Two days before Thanksgiving, remove the neck and giblets bag from the cavity and set aside. Save the liver for another use. (Note: Sometimes the giblets are hidden in the neck pouch, so be sure to look there!)

Rub the bird all over with your dry brine mixture, about 1 tablespoon per pound, and set it on a rack in a roasting tin inside the fridge, uncovered, for at least one day but up to three. 

Take the neck, heart and gizzard from the giblets bag and place in a saucepan with half an onion, a carrot, some chopped celery, a few cloves of garlic and some fresh herbs. Bring to a simmer, reduce the heat to low and continue to cook for about an hour. Strain and reserve this broth for your gravy.

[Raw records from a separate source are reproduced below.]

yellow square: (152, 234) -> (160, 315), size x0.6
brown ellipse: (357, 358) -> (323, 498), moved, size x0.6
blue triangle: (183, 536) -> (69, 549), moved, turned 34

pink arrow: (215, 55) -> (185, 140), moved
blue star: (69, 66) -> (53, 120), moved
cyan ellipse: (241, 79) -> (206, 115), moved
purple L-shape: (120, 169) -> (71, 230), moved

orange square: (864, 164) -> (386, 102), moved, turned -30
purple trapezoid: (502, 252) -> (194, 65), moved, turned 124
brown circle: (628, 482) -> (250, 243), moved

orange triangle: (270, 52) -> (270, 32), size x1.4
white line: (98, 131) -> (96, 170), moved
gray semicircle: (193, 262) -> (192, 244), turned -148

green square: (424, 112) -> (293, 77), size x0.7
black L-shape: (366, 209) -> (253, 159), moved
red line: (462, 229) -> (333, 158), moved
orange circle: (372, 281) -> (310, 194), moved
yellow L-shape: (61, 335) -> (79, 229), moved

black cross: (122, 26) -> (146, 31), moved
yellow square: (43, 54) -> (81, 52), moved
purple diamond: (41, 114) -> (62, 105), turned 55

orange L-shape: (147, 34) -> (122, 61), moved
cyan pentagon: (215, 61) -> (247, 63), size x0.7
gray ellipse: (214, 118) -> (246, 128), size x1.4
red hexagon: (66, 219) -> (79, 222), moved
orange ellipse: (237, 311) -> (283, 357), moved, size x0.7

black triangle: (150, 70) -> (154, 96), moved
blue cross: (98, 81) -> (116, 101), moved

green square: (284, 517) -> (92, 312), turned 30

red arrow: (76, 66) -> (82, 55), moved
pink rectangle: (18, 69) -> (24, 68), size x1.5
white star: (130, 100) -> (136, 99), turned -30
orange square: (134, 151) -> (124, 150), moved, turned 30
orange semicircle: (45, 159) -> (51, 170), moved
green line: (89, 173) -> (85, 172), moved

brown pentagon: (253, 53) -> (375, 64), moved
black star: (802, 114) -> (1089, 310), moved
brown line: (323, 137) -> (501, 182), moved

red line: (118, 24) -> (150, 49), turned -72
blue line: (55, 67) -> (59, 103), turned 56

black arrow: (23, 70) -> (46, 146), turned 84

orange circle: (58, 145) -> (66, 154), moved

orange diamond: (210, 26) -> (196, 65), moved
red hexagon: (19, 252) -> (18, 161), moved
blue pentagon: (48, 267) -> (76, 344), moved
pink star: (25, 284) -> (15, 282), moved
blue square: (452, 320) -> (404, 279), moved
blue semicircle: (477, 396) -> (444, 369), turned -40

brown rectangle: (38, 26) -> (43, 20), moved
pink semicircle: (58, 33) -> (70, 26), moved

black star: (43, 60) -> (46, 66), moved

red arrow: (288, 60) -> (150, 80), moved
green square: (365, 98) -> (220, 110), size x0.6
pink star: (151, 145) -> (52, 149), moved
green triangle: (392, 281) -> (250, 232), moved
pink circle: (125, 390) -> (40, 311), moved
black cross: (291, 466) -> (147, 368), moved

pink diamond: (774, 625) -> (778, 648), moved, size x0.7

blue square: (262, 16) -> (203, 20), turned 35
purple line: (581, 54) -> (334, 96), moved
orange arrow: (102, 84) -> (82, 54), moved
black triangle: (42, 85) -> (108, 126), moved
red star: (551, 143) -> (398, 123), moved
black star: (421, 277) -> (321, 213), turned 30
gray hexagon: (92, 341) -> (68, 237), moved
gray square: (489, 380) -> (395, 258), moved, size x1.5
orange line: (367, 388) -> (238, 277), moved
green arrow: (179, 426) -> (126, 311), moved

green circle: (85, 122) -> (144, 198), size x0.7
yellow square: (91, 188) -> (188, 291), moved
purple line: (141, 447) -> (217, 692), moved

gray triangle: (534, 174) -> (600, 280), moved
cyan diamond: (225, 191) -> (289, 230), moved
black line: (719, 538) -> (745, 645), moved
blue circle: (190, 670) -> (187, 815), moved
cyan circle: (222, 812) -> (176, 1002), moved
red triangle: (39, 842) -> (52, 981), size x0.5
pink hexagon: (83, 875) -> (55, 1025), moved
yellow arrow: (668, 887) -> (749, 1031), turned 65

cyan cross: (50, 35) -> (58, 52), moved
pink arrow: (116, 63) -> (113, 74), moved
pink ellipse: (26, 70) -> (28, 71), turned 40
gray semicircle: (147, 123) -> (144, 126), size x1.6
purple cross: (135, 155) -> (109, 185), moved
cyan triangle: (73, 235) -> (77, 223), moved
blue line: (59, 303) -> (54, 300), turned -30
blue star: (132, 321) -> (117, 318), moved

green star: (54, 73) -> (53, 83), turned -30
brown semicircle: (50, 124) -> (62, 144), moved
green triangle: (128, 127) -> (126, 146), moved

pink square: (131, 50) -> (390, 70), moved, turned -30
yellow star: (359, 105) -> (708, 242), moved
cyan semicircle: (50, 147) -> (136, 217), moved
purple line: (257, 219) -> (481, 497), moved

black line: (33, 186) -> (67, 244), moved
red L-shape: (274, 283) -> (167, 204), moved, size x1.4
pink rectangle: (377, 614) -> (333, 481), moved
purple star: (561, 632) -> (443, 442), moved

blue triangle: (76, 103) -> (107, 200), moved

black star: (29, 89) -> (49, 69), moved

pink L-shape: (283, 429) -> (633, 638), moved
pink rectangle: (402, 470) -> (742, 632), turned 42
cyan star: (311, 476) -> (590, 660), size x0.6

On Thanksgiving morning, preheat the oven to 400°F and remove the turkey from the fridge and let it come to room temperature on the counter; take this time to work on your side dishes. Pour away any liquid that has accumulated in the bottom of the roasting pan; it will make your gravy too salty.

Using your hands, separate the skin from the breast meat and insert 2 tablespoons of room temperature unsalted butter under each side and spread, pressing through the skin from the outside. Rub the outside of the turkey with another 3–4 tablespoons butter, some cracked black pepper and another little sprinkle of salt.

Stuff half an onion, a chopped carrot and a few pieces of celery into the cavity, along with a big bunch of fresh thyme and sage and the bay leaf. Scatter the remaining carrot, onion and celery in the pan around the turkey. Pour half a cup of white wine or apple cider and half a cup of water into the bottom of the roasting tray. Tie the legs together at the knuckle and place the turkey in the oven to roast for 45 minutes, undisturbed.

After 45 minutes, remove the turkey from the oven and spoon some of the juices from the bottom of the roasting pan over the breast. Return to the oven, reduce the temperature to 375° and roast for another 2½ to 3 hours (around 15 minutes per pound) or until the thigh registers 160° on an instant-read thermometer. Rotate the bird every hour or so while it cooks to ensure even browning, and baste as you wish.

Remove the turkey from the oven, transfer to a carving board and cover the breast with foil, then layer on a heavy towel or two to keep in the heat. Remove the roasted vegetables from the roasting pan and set aside. Place the roasting pan on a stove burner, ready to make the gravy. Allow turkey to rest AT LEAST 30 MINUTES before carving, up to 90 minutes if you need more time preparing the rest of the meal.

While the turkey rests, make the gravy. Add the reserved vegetables to the broth in a saucepan and bring to a simmer. Heat the remaining fat and juices in the roasting pan (directly on a stove burner) until sizzling, then sprinkle in the flour. Using a wooden spoon, “fry” the flour in the fat until lightly browned, then add the red wine. Cook off the alcohol, then add hot broth, spoonful by spoonful and whisking until you have a thickened gravy. Taste for seasoning and add more salt or pepper, even a splash of apple cider vinegar to balance the flavors.


Carve and serve: If this is your first time roasting and serving a turkey, take it from us—there really is only one way to carve it. It’s important to take the breasts off first, then slice them crosswise. Here are the essential instructions from the ultimate in entertaining herself, Martha Stewart.

Arrange the sliced turkey on your biggest platter and garnish with more sage or thyme. Serve with gravy, Cranberry-Orange Relish and all the fixins.